Make sure your home has the right windows to make it as energy efficient as possible
Windows are rated according to their U-value, or the heat loss through the glass and frame. The lower the U-value, the more efficient the windows. Quality double glazing could have a U-value of around 1.5 and triple glazing around 1, but at a far greater expense (at least £75 per m extra).
This rating doesn’t take into account two other main factors which determine the performance of a window – how well it absorbs warmth from the sun (solar gain), and heat lost through draughts. However, the British Fenestration Rating Council (BFRC) rates windows from different manufacturers using all three measures. So far so good, but there’s a catch: you’re not getting a true indication of all the options, as some smaller manufacturers haven’t signed up to the scheme.

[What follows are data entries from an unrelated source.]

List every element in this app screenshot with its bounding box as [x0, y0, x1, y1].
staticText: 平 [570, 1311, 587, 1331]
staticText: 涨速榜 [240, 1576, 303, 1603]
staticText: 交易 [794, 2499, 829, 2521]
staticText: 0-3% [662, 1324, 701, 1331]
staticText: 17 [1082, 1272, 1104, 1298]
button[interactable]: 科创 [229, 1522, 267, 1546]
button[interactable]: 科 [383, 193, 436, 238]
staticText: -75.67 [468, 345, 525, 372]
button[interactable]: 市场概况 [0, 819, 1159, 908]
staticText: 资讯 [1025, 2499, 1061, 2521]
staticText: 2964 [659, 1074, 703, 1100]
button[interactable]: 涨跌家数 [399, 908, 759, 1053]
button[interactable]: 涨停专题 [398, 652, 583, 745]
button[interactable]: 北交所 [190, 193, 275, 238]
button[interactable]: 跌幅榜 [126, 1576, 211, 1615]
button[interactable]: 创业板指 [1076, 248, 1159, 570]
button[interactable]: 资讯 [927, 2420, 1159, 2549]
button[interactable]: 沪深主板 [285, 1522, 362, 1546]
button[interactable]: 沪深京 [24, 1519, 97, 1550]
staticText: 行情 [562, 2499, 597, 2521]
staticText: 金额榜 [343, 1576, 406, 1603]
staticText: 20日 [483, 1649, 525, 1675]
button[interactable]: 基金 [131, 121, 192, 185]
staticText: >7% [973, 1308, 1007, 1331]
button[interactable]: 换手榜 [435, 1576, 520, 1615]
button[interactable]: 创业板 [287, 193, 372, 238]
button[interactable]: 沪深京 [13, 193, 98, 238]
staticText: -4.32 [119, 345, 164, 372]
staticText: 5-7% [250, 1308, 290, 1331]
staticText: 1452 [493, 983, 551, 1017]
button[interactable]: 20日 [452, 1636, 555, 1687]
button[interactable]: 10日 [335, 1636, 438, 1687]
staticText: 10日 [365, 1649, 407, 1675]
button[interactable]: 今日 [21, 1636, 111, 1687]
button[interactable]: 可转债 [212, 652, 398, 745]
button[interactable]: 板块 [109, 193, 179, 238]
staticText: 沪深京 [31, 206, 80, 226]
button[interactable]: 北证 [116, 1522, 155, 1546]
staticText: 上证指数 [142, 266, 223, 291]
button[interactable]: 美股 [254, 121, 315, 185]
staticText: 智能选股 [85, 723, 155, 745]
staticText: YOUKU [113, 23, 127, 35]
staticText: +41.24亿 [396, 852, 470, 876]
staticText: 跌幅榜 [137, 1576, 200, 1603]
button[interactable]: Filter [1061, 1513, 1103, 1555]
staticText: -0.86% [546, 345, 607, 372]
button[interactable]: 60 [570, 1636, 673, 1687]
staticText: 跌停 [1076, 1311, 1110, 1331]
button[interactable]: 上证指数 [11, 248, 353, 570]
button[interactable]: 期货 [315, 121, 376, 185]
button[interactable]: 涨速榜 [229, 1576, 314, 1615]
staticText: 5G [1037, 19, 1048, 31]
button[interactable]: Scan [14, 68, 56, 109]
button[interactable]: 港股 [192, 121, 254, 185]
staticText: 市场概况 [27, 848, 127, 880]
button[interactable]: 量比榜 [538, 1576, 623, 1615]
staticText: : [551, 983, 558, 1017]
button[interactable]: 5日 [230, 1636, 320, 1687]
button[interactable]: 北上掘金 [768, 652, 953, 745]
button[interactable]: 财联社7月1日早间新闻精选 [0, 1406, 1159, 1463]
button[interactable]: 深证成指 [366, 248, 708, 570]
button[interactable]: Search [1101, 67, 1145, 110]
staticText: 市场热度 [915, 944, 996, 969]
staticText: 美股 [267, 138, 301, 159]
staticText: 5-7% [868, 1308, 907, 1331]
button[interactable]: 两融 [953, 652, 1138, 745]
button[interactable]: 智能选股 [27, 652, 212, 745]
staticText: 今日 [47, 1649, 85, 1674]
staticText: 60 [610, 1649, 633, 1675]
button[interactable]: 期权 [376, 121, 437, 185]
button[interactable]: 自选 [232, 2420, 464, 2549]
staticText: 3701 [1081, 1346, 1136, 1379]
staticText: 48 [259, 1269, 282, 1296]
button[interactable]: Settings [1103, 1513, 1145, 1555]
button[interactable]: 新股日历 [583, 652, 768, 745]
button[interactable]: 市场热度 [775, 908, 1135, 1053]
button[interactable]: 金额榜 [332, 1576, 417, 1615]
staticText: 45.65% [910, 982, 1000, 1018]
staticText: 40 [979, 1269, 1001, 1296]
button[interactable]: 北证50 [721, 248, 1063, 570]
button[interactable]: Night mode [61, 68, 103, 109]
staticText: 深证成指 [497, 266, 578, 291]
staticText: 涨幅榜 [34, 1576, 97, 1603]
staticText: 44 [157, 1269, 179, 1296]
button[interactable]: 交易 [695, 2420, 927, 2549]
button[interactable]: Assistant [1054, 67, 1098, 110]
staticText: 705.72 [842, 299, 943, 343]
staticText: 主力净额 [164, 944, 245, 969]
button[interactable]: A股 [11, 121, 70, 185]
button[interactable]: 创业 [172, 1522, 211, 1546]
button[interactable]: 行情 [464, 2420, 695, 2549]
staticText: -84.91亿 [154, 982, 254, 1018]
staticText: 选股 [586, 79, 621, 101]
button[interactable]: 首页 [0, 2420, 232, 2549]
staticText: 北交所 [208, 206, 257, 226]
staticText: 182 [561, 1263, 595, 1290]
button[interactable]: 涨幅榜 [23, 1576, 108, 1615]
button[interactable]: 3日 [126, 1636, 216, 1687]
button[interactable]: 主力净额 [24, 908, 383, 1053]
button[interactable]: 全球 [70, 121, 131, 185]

Then you have to decide whether wood is more sustainable than cheaper uPVC, which is the subject of passionate debate in the windows industry. The former is renewable and regarded as a more eco-friendly resource, while the latter is made from oil. On the other hand, wood requires more maintenance, and painting and preservatives can pollute. WWF has tried to nail the issue in a report which says, sustainably speaking, wooden windows pip uPVC to the post.
If your windows are salvageable but your budget is restricted, why not consider secondary glazing. For heat retention, a 10-16mm gap between the existing window and the new glass is suggested.
If your windows are in decent condition, it could be more eco friendly to stick with what you’ve got rather than rip them out and add to the waste stream.
Double glazing could reduce your home’s heat loss.
If budget restricts, you don’t have to do the whole lot in one go.
Very expensive, so perhaps better to spend money on other eco benefits elsewhere.
It can be difficult finding an installer who specialises in highly efficient wooden windows.
You might need to do a little internet research for this, and use a local builder to do the fitting.